If a follicle has already been effectively destroyed, PBM will not be effective in stimulating growth in this follicle. However it can help to inhibit further damage and loss. Early intervention is therefore very important, especially in types of hair loss which results in scarred follicles. 

Although PBM is an FDA cleared means of stimulating hair growth with confirmed efficacy there are a few practical challenges with its use. 

Firstly, it generally requires 2-3 treatment sessions per week for about 4 months to really see substantial change. However this can be accelerated by combining PBM with topical treatments and shampoos that also promote hair growth. 

Secondly, excessive heat may be experienced in dark skin depending on the type of equipment used. However this can be avoided by tailoring the output of the treatment, so that all patients can benefit from this very helpful option for hair loss. 

Treatments can be done in office, or with home treatment “laser caps”. However the high quality laser caps which provide adequate functionality and optimized output which can be safely tolerated by all skin types, may require quite a costly commitment upfront. We therefore recommend starting treatments in office for the first month or two and then deciding on a laser cap for long term use if needed. 

Melasma

Melasma generally responds well to a combination of topical therapies coupled with strict sun protection. However there are several challenges with the management of this condition. 

Topical therapies include hydroquinone, retinoids, vitamin C and other preparations. Hydroquinone is the most effective of these topical agents. However it’s important to strictly limit or avoid its use as far as possible in order to avoid possible adverse effects.  These include exogenous ochronosis which may occur with prolonged use. Unfortunately there is no reliable method of clearing this stubborn condition once formed. 

In some cases, the pigmentation may be located too deep within the skin for the topicals to access and resolve it. Furthermore, melasma is a chronic, relapsing skin condition and there is ample evidence that ongoing inflammation plays a significant role in its development.

We recommend photobiomodulation therapy as an added measure along with effective topical treatments to speed the response and as a maintenance strategy once melasma has been resolved. 
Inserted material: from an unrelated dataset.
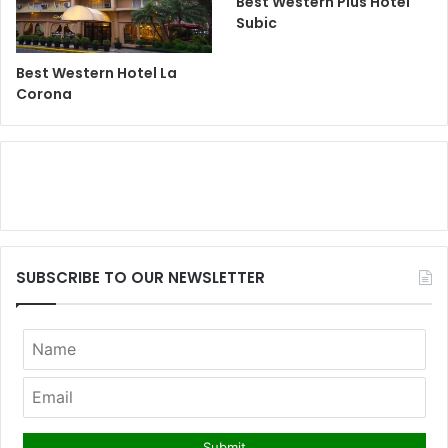
Best Western Plus Hotel
Subic
Best Western Hotel La
Corona
SUBSCRIBE TO OUR NEWSLETTER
Infra-red photobiomodulation offers some distinct advantages for targeting melasma. Firstly, it is a powerful suppressor of inflammation and the excessive melanogenesis that results. Infra-red is not absorbed by superficial skin structures and has a long wavelength which allows penetration deep into the dermis where it can target deep-seated, stubborn melasma. In contrast with high powered lasers, pulsed infra-red can be administered without generating excessive heat in the skin. The heat generated by high powered lasers can reverse much of the benefit obtained by the treatment or even worsen the melasma.